* _YOUR GOAL_:
Your answer must consist of the records below, reproduced exactly, with every picture removed.

* _DATA SUPPLIED_:
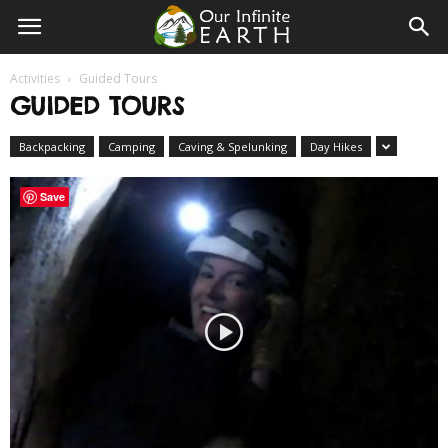
Our
Activities
Guided Tours
Infinite
GUIDED TOURS
Backpacking
Camping
Caving & Spelunking
Day Hikes
Earth
Save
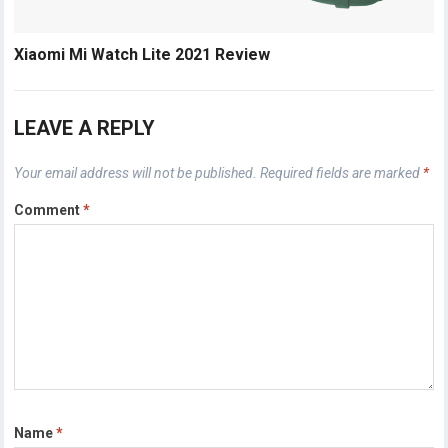
Xiaomi Mi Watch Lite 2021 Review
LEAVE A REPLY
Your email address will not be published.
Required fields are marked
*
Comment
*
Name
*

* _THE COMPLETED TASK_:
Our
Activities
Guided Tours
Infinite
GUIDED TOURS
Backpacking
Camping
Caving & Spelunking
Day Hikes
Earth
Save
Xiaomi Mi Watch Lite 2021 Review
LEAVE A REPLY
Your email address will not be published.
Required fields are marked
*
Comment
*
Name
*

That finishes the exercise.